Why Net Neutrality is a big deal and what you can do to fight it
Over the past couple of days you might have caught wind of the term ‘Net Neutrality’ going around.
Whether on Twitter or frantically spammed onto you by your conspiracy theorist friend, the buzzword seems to have come up out of nowhere. That’s because this past Tuesday the Federal Communications Commission announced they were planning to scrap it.
F.C.C. chairman Ajit Pai spoke to the New York Times about doing away with the 2015 Obama regulation and his reasoning behind it saying:
“Under my proposal, the federal government will stop micromanaging the internet, instead, the F.C.C. would simply require internet service providers to be transparent about their practices so that consumers can buy the service plan that’s best for them and entrepreneurs and other small businesses can have the technical information they need to innovate.”
Yet, judging by the sense of urgency in people’s response to the FCC’s proposal, it seems to be deeper than simply buying a service plan for the internet.
That’s because it is.
Once again, the Trump administration sides with big money and against democracy.
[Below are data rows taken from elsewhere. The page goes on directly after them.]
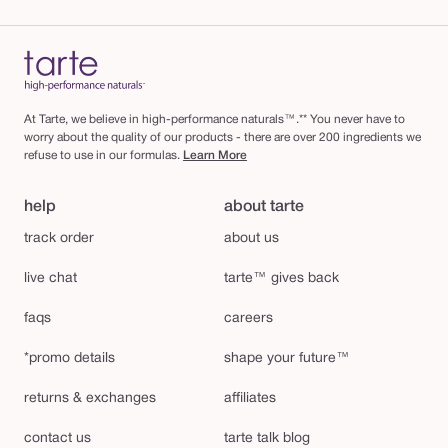
At Tarte, we believe in high-performance naturals™.** You never have to
worry about the quality of our products - there are over 200 ingredients we
refuse to use in our formulas.
Learn More
help
about tarte
track order
about us
live chat
tarte™ gives back
faqs
careers
*promo details
shape your future™
returns & exchanges
affiliates
contact us
tarte talk blog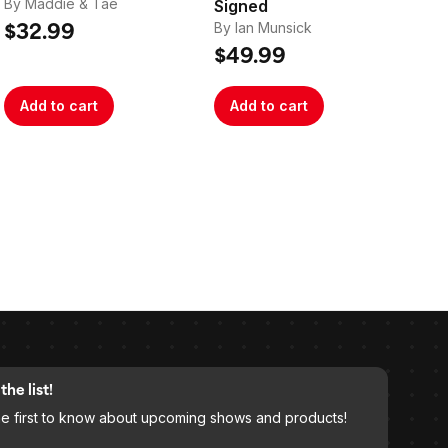
By Maddie & Tae
Signed
Si
By Ian Munsick
By 
$32.99
$49.99
$2
Add to cart
Add to cart
A
the list!
he first to know about upcoming shows and products!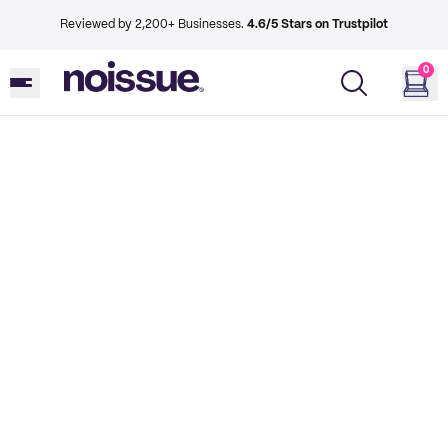
Reviewed by 2,200+ Businesses.
4.6/5 Stars on Trustpilot
0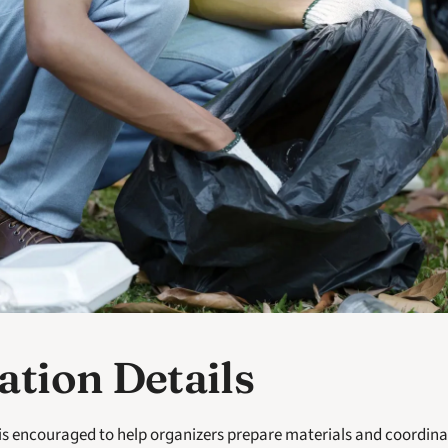
ation Details
is encouraged to help organizers prepare materials and coordinat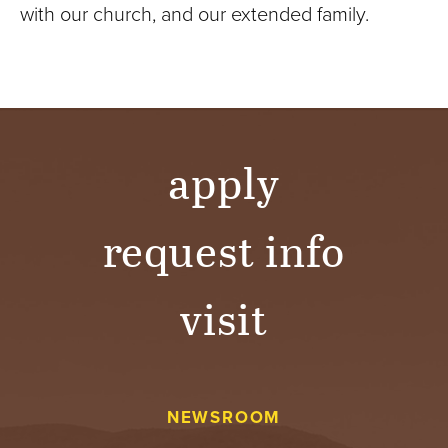
with our church, and our extended family.
apply
request info
visit
NEWSROOM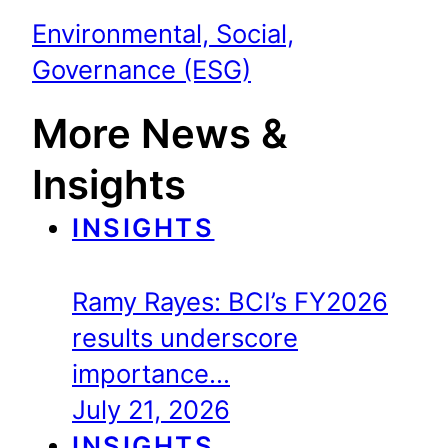
Environmental, Social,
Governance (ESG)
More News &
Insights
INSIGHTS
Ramy Rayes: BCI’s FY2026
results underscore
importance…
July 21, 2026
INSIGHTS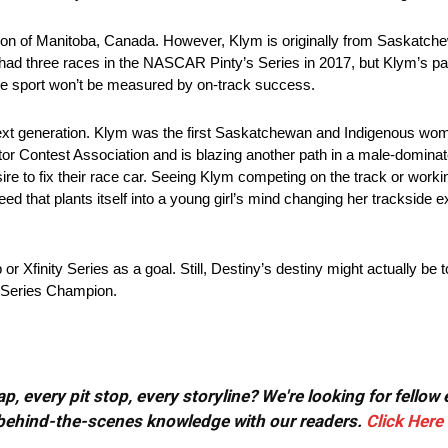
on of Manitoba, Canada. However, Klym is originally from Saskatc
e had three races in the NASCAR Pinty’s Series in 2017, but Klym’s p
the sport won’t be measured by on-track success.
e next generation. Klym was the first Saskatchewan and Indigenous 
tor Contest Association and is blazing another path in a male-dominat
esire to fix their race car. Seeing Klym competing on the track or worki
eed that plants itself into a young girl’s mind changing her trackside 
inity Series as a goal. Still, Destiny’s destiny might actually be to
 Series Champion.
, every pit stop, every storyline? We're looking for fellow
or behind-the-scenes knowledge with our readers.
Click Here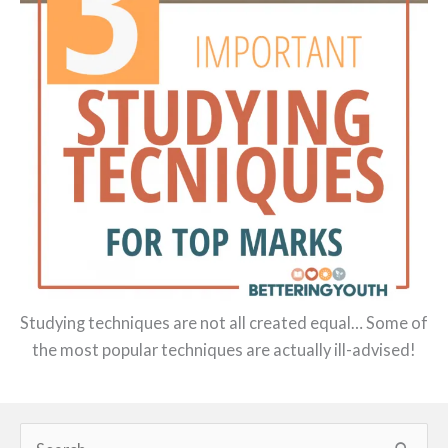
Studying techniques are not all created equal… Some of
the most popular techniques are actually ill-advised!
Search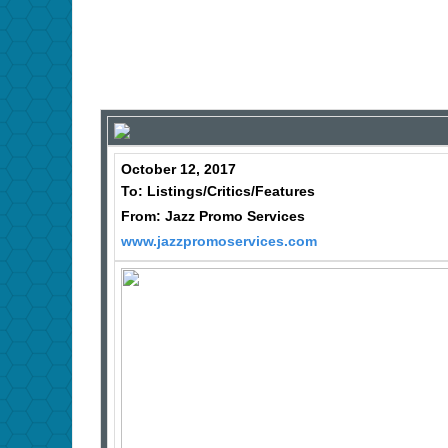
October 12, 2017
To: Listings/Critics/Features
From: Jazz Promo Services
www.jazzpromoservices.com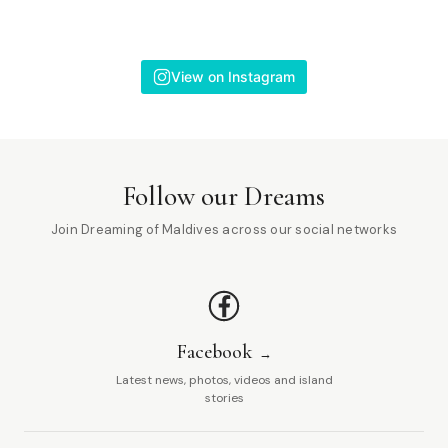
View on Instagram
Follow our Dreams
Join Dreaming of Maldives across our social networks
Facebook
Latest news, photos, videos and island
stories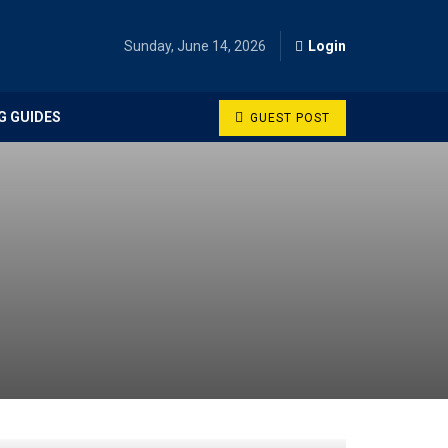
Sunday, June 14, 2026
Login
G GUIDES
GUEST POST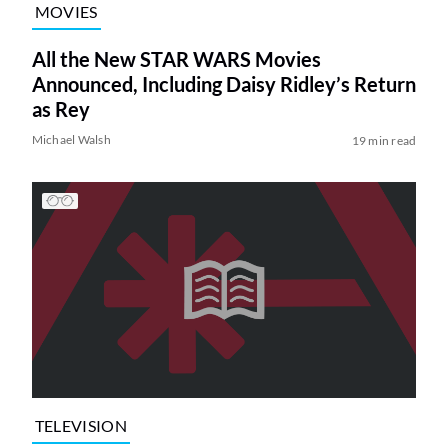
MOVIES
All the New STAR WARS Movies
Announced, Including Daisy Ridley’s Return
as Rey
Michael Walsh
19 min read
TELEVISION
If this passes, the internet and its free exchange of information as we have come to know it will cease to exist. #NetNeutrality https://t.co/1oKLkWOpYn
— Bernie Sanders (@SenSanders) November 21, 2017
Net neutrality prohibits internet providers from blocking or slowing down access to certain content and mandates internet service providers like Comcast and Verizon to provide equal access to the internet. When all data has to be created equally, it ensures that everyone can load their content at the same speed.
So when you switch from binge watching Curb Your Enthusiasm on HBO Go to catching the game on NBA League Pass the stream works just as quickly. One does not compromise the other.
What the FCC is proposing is an “open market” approach which allows competitive pricing for internet services. In a market unregulated by net neutrality, providers can charge tech companies a premium to send content to consumers more quickly.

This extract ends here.